→ Your goal: Produce an exact transcript of all the records.

(Dataset entries)

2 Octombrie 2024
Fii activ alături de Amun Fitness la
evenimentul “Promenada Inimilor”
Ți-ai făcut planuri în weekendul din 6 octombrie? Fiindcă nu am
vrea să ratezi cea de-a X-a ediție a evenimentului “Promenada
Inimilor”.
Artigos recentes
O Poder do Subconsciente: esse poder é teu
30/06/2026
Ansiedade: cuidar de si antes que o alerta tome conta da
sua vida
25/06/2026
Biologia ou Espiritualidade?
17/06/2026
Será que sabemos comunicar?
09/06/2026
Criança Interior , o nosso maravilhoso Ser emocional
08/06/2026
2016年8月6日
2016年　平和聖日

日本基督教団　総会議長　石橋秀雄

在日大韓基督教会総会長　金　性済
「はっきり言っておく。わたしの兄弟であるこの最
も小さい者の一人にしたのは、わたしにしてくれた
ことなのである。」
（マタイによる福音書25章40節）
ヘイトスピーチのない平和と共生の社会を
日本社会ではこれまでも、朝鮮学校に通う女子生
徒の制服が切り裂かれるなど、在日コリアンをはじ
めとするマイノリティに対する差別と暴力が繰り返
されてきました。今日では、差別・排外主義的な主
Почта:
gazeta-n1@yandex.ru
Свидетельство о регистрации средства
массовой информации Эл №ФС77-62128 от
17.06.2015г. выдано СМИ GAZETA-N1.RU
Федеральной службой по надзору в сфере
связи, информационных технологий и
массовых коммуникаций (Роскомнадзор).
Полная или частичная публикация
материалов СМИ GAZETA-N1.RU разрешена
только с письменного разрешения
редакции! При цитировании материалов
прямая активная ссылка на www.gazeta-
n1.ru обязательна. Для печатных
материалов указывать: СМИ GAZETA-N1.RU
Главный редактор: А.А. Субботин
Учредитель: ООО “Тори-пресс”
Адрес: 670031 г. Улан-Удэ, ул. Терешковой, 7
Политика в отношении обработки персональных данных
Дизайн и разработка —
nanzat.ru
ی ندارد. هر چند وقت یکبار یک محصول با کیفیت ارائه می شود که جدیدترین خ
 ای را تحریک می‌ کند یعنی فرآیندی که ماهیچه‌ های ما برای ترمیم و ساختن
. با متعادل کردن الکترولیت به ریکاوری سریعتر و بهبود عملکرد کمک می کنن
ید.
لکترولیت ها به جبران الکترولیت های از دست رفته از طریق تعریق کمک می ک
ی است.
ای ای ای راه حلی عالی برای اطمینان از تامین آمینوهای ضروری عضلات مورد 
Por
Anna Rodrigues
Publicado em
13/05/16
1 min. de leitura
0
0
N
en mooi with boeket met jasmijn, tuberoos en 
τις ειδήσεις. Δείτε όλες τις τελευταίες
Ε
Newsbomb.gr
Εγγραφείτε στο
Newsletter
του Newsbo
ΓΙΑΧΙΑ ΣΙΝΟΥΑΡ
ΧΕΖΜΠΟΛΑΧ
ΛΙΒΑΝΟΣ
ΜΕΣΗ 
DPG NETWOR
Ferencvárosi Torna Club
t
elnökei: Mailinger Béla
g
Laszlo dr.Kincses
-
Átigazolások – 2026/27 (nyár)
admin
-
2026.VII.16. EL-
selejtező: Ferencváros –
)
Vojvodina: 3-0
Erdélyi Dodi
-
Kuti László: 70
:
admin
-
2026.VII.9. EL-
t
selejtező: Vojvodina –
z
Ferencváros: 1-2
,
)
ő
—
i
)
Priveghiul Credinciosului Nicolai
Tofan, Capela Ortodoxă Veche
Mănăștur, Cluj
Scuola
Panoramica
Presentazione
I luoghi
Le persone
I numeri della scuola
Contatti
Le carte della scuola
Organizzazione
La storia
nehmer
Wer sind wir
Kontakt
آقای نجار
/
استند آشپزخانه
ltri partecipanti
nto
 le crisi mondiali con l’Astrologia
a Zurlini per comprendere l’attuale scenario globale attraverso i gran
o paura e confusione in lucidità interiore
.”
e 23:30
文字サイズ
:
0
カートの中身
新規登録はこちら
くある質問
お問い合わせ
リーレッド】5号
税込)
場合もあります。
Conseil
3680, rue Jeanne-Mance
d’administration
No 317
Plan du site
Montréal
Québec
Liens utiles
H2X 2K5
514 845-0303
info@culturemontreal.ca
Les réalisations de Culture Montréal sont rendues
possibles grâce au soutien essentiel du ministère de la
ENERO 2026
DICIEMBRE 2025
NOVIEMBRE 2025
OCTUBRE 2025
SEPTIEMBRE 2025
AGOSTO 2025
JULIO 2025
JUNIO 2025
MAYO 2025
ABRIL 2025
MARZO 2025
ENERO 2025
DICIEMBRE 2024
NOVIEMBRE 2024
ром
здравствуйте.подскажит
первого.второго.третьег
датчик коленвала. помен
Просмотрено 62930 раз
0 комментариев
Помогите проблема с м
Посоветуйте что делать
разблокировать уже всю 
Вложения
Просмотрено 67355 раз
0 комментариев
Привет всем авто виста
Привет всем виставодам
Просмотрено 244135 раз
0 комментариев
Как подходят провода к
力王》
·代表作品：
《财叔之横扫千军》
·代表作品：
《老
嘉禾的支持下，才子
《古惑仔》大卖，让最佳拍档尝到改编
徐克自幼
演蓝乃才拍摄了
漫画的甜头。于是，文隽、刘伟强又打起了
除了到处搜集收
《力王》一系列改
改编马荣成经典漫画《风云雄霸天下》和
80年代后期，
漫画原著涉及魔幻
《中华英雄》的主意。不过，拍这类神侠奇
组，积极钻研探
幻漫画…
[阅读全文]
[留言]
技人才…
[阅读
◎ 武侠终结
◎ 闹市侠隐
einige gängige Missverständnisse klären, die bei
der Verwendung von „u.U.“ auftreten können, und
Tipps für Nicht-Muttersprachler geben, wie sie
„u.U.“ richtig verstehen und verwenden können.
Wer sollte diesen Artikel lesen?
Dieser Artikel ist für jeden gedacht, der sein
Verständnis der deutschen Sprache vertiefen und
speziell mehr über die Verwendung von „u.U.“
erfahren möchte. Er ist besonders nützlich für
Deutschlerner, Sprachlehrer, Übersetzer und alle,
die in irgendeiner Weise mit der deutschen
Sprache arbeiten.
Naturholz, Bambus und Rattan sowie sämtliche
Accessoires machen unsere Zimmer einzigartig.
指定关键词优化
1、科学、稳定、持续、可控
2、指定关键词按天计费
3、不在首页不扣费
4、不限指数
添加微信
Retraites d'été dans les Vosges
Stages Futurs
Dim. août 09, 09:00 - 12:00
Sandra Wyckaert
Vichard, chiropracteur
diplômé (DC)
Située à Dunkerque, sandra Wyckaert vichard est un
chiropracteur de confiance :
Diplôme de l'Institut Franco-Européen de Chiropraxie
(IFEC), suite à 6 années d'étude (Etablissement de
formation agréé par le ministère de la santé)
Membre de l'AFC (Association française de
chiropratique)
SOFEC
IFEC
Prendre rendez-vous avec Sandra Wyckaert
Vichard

→ Solution to the exercise:
2 Octombrie 2024
Fii activ alături de Amun Fitness la
evenimentul “Promenada Inimilor”
Ți-ai făcut planuri în weekendul din 6 octombrie? Fiindcă nu am
vrea să ratezi cea de-a X-a ediție a evenimentului “Promenada
Inimilor”.
Artigos recentes
O Poder do Subconsciente: esse poder é teu
30/06/2026
Ansiedade: cuidar de si antes que o alerta tome conta da
sua vida
25/06/2026
Biologia ou Espiritualidade?
17/06/2026
Será que sabemos comunicar?
09/06/2026
Criança Interior , o nosso maravilhoso Ser emocional
08/06/2026
2016年8月6日
2016年　平和聖日

日本基督教団　総会議長　石橋秀雄

在日大韓基督教会総会長　金　性済
「はっきり言っておく。わたしの兄弟であるこの最
も小さい者の一人にしたのは、わたしにしてくれた
ことなのである。」
（マタイによる福音書25章40節）
ヘイトスピーチのない平和と共生の社会を
日本社会ではこれまでも、朝鮮学校に通う女子生
徒の制服が切り裂かれるなど、在日コリアンをはじ
めとするマイノリティに対する差別と暴力が繰り返
されてきました。今日では、差別・排外主義的な主
Почта:
gazeta-n1@yandex.ru
Свидетельство о регистрации средства
массовой информации Эл №ФС77-62128 от
17.06.2015г. выдано СМИ GAZETA-N1.RU
Федеральной службой по надзору в сфере
связи, информационных технологий и
массовых коммуникаций (Роскомнадзор).
Полная или частичная публикация
материалов СМИ GAZETA-N1.RU разрешена
только с письменного разрешения
редакции! При цитировании материалов
прямая активная ссылка на www.gazeta-
n1.ru обязательна. Для печатных
материалов указывать: СМИ GAZETA-N1.RU
Главный редактор: А.А. Субботин
Учредитель: ООО “Тори-пресс”
Адрес: 670031 г. Улан-Удэ, ул. Терешковой, 7
Политика в отношении обработки персональных данных
Дизайн и разработка —
nanzat.ru
ی ندارد. هر چند وقت یکبار یک محصول با کیفیت ارائه می شود که جدیدترین خ
 ای را تحریک می‌ کند یعنی فرآیندی که ماهیچه‌ های ما برای ترمیم و ساختن
. با متعادل کردن الکترولیت به ریکاوری سریعتر و بهبود عملکرد کمک می کنن
ید.
لکترولیت ها به جبران الکترولیت های از دست رفته از طریق تعریق کمک می ک
ی است.
ای ای ای راه حلی عالی برای اطمینان از تامین آمینوهای ضروری عضلات مورد 
Por
Anna Rodrigues
Publicado em
13/05/16
1 min. de leitura
0
0
N
en mooi with boeket met jasmijn, tuberoos en 
τις ειδήσεις. Δείτε όλες τις τελευταίες
Ε
Newsbomb.gr
Εγγραφείτε στο
Newsletter
του Newsbo
ΓΙΑΧΙΑ ΣΙΝΟΥΑΡ
ΧΕΖΜΠΟΛΑΧ
ΛΙΒΑΝΟΣ
ΜΕΣΗ 
DPG NETWOR
Ferencvárosi Torna Club
t
elnökei: Mailinger Béla
g
Laszlo dr.Kincses
-
Átigazolások – 2026/27 (nyár)
admin
-
2026.VII.16. EL-
selejtező: Ferencváros –
)
Vojvodina: 3-0
Erdélyi Dodi
-
Kuti László: 70
:
admin
-
2026.VII.9. EL-
t
selejtező: Vojvodina –
z
Ferencváros: 1-2
,
)
ő
—
i
)
Priveghiul Credinciosului Nicolai
Tofan, Capela Ortodoxă Veche
Mănăștur, Cluj
Scuola
Panoramica
Presentazione
I luoghi
Le persone
I numeri della scuola
Contatti
Le carte della scuola
Organizzazione
La storia
nehmer
Wer sind wir
Kontakt
آقای نجار
/
استند آشپزخانه
ltri partecipanti
nto
 le crisi mondiali con l’Astrologia
a Zurlini per comprendere l’attuale scenario globale attraverso i gran
o paura e confusione in lucidità interiore
.”
e 23:30
文字サイズ
:
0
カートの中身
新規登録はこちら
くある質問
お問い合わせ
リーレッド】5号
税込)
場合もあります。
Conseil
3680, rue Jeanne-Mance
d’administration
No 317
Plan du site
Montréal
Québec
Liens utiles
H2X 2K5
514 845-0303
info@culturemontreal.ca
Les réalisations de Culture Montréal sont rendues
possibles grâce au soutien essentiel du ministère de la
ENERO 2026
DICIEMBRE 2025
NOVIEMBRE 2025
OCTUBRE 2025
SEPTIEMBRE 2025
AGOSTO 2025
JULIO 2025
JUNIO 2025
MAYO 2025
ABRIL 2025
MARZO 2025
ENERO 2025
DICIEMBRE 2024
NOVIEMBRE 2024
ром
здравствуйте.подскажит
первого.второго.третьег
датчик коленвала. помен
Просмотрено 62930 раз
0 комментариев
Помогите проблема с м
Посоветуйте что делать
разблокировать уже всю 
Вложения
Просмотрено 67355 раз
0 комментариев
Привет всем авто виста
Привет всем виставодам
Просмотрено 244135 раз
0 комментариев
Как подходят провода к
力王》
·代表作品：
《财叔之横扫千军》
·代表作品：
《老
嘉禾的支持下，才子
《古惑仔》大卖，让最佳拍档尝到改编
徐克自幼
演蓝乃才拍摄了
漫画的甜头。于是，文隽、刘伟强又打起了
除了到处搜集收
《力王》一系列改
改编马荣成经典漫画《风云雄霸天下》和
80年代后期，
漫画原著涉及魔幻
《中华英雄》的主意。不过，拍这类神侠奇
组，积极钻研探
幻漫画…
[阅读全文]
[留言]
技人才…
[阅读
◎ 武侠终结
◎ 闹市侠隐
einige gängige Missverständnisse klären, die bei
der Verwendung von „u.U.“ auftreten können, und
Tipps für Nicht-Muttersprachler geben, wie sie
„u.U.“ richtig verstehen und verwenden können.
Wer sollte diesen Artikel lesen?
Dieser Artikel ist für jeden gedacht, der sein
Verständnis der deutschen Sprache vertiefen und
speziell mehr über die Verwendung von „u.U.“
erfahren möchte. Er ist besonders nützlich für
Deutschlerner, Sprachlehrer, Übersetzer und alle,
die in irgendeiner Weise mit der deutschen
Sprache arbeiten.
Naturholz, Bambus und Rattan sowie sämtliche
Accessoires machen unsere Zimmer einzigartig.
指定关键词优化
1、科学、稳定、持续、可控
2、指定关键词按天计费
3、不在首页不扣费
4、不限指数
添加微信
Retraites d'été dans les Vosges
Stages Futurs
Dim. août 09, 09:00 - 12:00
Sandra Wyckaert
Vichard, chiropracteur
diplômé (DC)
Située à Dunkerque, sandra Wyckaert vichard est un
chiropracteur de confiance :
Diplôme de l'Institut Franco-Européen de Chiropraxie
(IFEC), suite à 6 années d'étude (Etablissement de
formation agréé par le ministère de la santé)
Membre de l'AFC (Association française de
chiropratique)
SOFEC
IFEC
Prendre rendez-vous avec Sandra Wyckaert
Vichard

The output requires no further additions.